Task to carry out
Below are records; how many of their lines contain "WordPress"? Answer with only the number.

Collected data entries:
────────
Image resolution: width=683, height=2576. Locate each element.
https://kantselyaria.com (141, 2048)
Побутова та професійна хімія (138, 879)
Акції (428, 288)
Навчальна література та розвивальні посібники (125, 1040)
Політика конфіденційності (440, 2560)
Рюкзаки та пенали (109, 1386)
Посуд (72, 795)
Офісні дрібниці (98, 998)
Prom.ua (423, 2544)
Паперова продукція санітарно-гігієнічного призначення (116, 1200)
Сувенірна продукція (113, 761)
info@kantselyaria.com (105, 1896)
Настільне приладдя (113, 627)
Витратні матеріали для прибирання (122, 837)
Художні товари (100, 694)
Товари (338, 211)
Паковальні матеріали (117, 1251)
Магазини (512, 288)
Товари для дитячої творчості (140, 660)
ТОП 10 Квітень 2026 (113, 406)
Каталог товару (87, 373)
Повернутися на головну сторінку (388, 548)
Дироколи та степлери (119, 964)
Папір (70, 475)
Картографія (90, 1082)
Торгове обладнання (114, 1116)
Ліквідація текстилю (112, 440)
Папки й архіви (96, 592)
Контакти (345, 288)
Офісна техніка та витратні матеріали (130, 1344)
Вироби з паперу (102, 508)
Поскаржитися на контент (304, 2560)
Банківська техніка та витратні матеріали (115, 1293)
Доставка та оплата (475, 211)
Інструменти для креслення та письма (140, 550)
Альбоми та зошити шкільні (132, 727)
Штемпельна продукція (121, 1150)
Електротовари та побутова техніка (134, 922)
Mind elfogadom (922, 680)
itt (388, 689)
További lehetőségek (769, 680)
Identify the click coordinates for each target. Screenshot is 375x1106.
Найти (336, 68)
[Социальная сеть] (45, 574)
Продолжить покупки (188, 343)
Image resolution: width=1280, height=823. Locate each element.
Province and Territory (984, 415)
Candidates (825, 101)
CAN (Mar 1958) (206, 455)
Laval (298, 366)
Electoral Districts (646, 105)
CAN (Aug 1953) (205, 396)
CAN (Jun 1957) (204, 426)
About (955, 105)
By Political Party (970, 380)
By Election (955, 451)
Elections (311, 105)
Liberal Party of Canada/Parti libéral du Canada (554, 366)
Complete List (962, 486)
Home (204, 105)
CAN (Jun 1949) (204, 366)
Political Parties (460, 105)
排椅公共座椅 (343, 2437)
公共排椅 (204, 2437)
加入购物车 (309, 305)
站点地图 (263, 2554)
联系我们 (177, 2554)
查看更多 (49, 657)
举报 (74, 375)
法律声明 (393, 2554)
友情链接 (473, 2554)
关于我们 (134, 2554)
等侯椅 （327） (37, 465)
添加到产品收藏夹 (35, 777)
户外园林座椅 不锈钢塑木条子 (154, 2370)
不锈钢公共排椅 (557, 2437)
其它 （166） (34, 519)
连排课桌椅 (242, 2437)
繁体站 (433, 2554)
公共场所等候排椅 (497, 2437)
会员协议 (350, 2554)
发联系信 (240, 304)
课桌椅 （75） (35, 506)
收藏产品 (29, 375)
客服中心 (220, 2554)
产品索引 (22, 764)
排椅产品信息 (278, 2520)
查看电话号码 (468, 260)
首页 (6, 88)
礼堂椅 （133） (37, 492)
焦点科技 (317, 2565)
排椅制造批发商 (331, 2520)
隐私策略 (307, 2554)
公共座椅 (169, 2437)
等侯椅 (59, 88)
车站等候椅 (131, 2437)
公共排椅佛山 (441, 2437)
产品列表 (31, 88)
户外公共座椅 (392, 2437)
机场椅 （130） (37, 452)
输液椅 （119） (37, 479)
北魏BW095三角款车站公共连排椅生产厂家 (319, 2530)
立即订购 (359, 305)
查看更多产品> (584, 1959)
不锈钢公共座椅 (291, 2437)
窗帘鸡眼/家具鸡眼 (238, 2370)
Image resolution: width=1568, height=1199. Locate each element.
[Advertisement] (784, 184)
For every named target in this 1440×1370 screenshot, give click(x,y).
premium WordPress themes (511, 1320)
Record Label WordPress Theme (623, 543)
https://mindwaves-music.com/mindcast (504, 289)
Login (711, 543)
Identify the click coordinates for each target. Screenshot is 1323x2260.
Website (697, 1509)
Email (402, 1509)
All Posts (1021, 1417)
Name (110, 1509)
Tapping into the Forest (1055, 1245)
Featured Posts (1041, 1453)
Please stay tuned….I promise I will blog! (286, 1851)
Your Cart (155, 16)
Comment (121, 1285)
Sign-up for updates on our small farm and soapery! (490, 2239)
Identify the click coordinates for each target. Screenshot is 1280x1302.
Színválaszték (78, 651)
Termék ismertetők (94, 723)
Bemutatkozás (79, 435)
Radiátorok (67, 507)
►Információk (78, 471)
────────
Worked solution
2